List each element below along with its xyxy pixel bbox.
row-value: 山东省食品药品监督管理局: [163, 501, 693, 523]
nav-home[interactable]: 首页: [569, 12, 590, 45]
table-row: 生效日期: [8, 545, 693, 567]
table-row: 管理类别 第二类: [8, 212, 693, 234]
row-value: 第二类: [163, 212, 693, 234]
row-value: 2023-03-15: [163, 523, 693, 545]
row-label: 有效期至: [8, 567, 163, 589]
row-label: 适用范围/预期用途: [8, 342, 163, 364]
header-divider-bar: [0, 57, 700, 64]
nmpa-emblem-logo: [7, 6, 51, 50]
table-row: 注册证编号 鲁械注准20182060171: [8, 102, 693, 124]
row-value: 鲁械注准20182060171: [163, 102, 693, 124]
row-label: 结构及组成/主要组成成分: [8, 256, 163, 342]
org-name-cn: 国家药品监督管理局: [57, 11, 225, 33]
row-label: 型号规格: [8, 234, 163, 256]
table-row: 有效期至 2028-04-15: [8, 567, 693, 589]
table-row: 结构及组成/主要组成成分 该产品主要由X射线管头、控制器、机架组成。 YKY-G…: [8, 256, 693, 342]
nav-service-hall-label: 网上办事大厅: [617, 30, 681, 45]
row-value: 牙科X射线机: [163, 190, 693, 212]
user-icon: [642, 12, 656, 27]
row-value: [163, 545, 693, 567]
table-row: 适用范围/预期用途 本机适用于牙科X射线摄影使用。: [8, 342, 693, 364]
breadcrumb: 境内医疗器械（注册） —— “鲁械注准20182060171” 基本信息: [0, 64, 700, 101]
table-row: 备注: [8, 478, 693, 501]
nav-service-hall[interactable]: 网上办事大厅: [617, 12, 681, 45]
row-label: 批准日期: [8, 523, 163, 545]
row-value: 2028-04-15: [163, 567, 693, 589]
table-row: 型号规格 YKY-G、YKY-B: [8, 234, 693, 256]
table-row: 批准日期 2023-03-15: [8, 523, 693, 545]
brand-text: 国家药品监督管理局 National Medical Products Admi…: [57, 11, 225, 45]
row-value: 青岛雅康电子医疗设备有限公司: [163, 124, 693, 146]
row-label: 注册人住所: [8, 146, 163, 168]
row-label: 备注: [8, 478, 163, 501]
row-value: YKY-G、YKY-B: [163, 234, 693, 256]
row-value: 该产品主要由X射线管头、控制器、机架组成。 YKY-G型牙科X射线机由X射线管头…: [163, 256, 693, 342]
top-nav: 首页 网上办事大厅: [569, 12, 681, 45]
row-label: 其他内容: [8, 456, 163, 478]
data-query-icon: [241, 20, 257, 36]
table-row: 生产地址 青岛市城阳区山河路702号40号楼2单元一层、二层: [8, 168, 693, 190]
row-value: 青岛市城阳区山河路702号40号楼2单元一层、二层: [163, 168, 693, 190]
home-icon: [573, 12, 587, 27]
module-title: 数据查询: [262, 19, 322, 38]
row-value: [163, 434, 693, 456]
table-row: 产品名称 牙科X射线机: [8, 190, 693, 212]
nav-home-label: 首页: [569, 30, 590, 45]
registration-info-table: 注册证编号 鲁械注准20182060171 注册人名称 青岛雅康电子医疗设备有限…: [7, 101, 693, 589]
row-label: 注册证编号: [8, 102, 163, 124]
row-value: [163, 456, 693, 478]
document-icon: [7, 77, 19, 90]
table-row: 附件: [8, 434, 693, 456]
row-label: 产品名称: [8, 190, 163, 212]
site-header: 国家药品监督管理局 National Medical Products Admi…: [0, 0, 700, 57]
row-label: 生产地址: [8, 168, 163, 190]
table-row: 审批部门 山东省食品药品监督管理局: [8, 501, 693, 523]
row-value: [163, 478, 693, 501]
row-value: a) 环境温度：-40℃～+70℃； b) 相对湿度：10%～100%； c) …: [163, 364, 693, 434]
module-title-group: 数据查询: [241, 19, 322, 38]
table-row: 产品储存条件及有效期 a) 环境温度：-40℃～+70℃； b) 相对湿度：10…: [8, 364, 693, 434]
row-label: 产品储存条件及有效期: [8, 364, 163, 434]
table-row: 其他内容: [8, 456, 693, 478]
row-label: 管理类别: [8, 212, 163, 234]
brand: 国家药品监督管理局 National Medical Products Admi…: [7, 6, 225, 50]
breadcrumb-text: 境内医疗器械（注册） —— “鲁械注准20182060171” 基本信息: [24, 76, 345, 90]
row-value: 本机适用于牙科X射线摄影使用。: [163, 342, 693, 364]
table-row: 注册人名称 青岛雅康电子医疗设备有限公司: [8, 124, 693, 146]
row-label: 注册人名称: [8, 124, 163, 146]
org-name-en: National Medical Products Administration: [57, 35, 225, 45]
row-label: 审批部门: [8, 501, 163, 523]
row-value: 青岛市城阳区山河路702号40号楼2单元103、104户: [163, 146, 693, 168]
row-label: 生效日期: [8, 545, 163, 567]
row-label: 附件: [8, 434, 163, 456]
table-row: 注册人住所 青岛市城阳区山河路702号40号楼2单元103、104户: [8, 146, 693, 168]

WHAT THE EXERCISE ASKS: Reproduce all of the material above without alteration.

FINISHED EXERCISE:
List each element below along with its xyxy pixel bbox.
row-value: 山东省食品药品监督管理局: [163, 501, 693, 523]
nav-home[interactable]: 首页: [569, 12, 590, 45]
table-row: 生效日期: [8, 545, 693, 567]
table-row: 管理类别 第二类: [8, 212, 693, 234]
row-value: 第二类: [163, 212, 693, 234]
row-value: 2023-03-15: [163, 523, 693, 545]
row-label: 有效期至: [8, 567, 163, 589]
row-label: 适用范围/预期用途: [8, 342, 163, 364]
header-divider-bar: [0, 57, 700, 64]
nmpa-emblem-logo: [7, 6, 51, 50]
table-row: 注册证编号 鲁械注准20182060171: [8, 102, 693, 124]
row-value: 鲁械注准20182060171: [163, 102, 693, 124]
row-label: 结构及组成/主要组成成分: [8, 256, 163, 342]
org-name-cn: 国家药品监督管理局: [57, 11, 225, 33]
row-label: 型号规格: [8, 234, 163, 256]
table-row: 有效期至 2028-04-15: [8, 567, 693, 589]
table-row: 结构及组成/主要组成成分 该产品主要由X射线管头、控制器、机架组成。 YKY-G…: [8, 256, 693, 342]
nav-service-hall-label: 网上办事大厅: [617, 30, 681, 45]
row-value: 牙科X射线机: [163, 190, 693, 212]
user-icon: [642, 12, 656, 27]
row-value: [163, 545, 693, 567]
table-row: 适用范围/预期用途 本机适用于牙科X射线摄影使用。: [8, 342, 693, 364]
breadcrumb: 境内医疗器械（注册） —— “鲁械注准20182060171” 基本信息: [0, 64, 700, 101]
table-row: 备注: [8, 478, 693, 501]
nav-service-hall[interactable]: 网上办事大厅: [617, 12, 681, 45]
row-label: 批准日期: [8, 523, 163, 545]
row-value: 2028-04-15: [163, 567, 693, 589]
table-row: 型号规格 YKY-G、YKY-B: [8, 234, 693, 256]
table-row: 批准日期 2023-03-15: [8, 523, 693, 545]
brand-text: 国家药品监督管理局 National Medical Products Admi…: [57, 11, 225, 45]
row-value: 青岛雅康电子医疗设备有限公司: [163, 124, 693, 146]
row-label: 注册人住所: [8, 146, 163, 168]
row-label: 备注: [8, 478, 163, 501]
row-value: YKY-G、YKY-B: [163, 234, 693, 256]
row-value: 该产品主要由X射线管头、控制器、机架组成。 YKY-G型牙科X射线机由X射线管头…: [163, 256, 693, 342]
top-nav: 首页 网上办事大厅: [569, 12, 681, 45]
row-label: 其他内容: [8, 456, 163, 478]
data-query-icon: [241, 20, 257, 36]
table-row: 生产地址 青岛市城阳区山河路702号40号楼2单元一层、二层: [8, 168, 693, 190]
row-value: 青岛市城阳区山河路702号40号楼2单元一层、二层: [163, 168, 693, 190]
home-icon: [573, 12, 587, 27]
module-title: 数据查询: [262, 19, 322, 38]
row-value: [163, 434, 693, 456]
table-row: 产品名称 牙科X射线机: [8, 190, 693, 212]
nav-home-label: 首页: [569, 30, 590, 45]
registration-info-table: 注册证编号 鲁械注准20182060171 注册人名称 青岛雅康电子医疗设备有限…: [7, 101, 693, 589]
row-label: 注册证编号: [8, 102, 163, 124]
row-value: [163, 456, 693, 478]
document-icon: [7, 77, 19, 90]
table-row: 附件: [8, 434, 693, 456]
row-label: 产品名称: [8, 190, 163, 212]
site-header: 国家药品监督管理局 National Medical Products Admi…: [0, 0, 700, 57]
row-label: 生产地址: [8, 168, 163, 190]
table-row: 审批部门 山东省食品药品监督管理局: [8, 501, 693, 523]
row-value: [163, 478, 693, 501]
row-value: a) 环境温度：-40℃～+70℃； b) 相对湿度：10%～100%； c) …: [163, 364, 693, 434]
module-title-group: 数据查询: [241, 19, 322, 38]
table-row: 产品储存条件及有效期 a) 环境温度：-40℃～+70℃； b) 相对湿度：10…: [8, 364, 693, 434]
row-label: 产品储存条件及有效期: [8, 364, 163, 434]
table-row: 其他内容: [8, 456, 693, 478]
row-label: 管理类别: [8, 212, 163, 234]
brand: 国家药品监督管理局 National Medical Products Admi…: [7, 6, 225, 50]
breadcrumb-text: 境内医疗器械（注册） —— “鲁械注准20182060171” 基本信息: [24, 76, 345, 90]
row-value: 本机适用于牙科X射线摄影使用。: [163, 342, 693, 364]
table-row: 注册人名称 青岛雅康电子医疗设备有限公司: [8, 124, 693, 146]
row-label: 注册人名称: [8, 124, 163, 146]
org-name-en: National Medical Products Administration: [57, 35, 225, 45]
row-label: 审批部门: [8, 501, 163, 523]
row-value: 青岛市城阳区山河路702号40号楼2单元103、104户: [163, 146, 693, 168]
row-label: 生效日期: [8, 545, 163, 567]
row-label: 附件: [8, 434, 163, 456]
table-row: 注册人住所 青岛市城阳区山河路702号40号楼2单元103、104户: [8, 146, 693, 168]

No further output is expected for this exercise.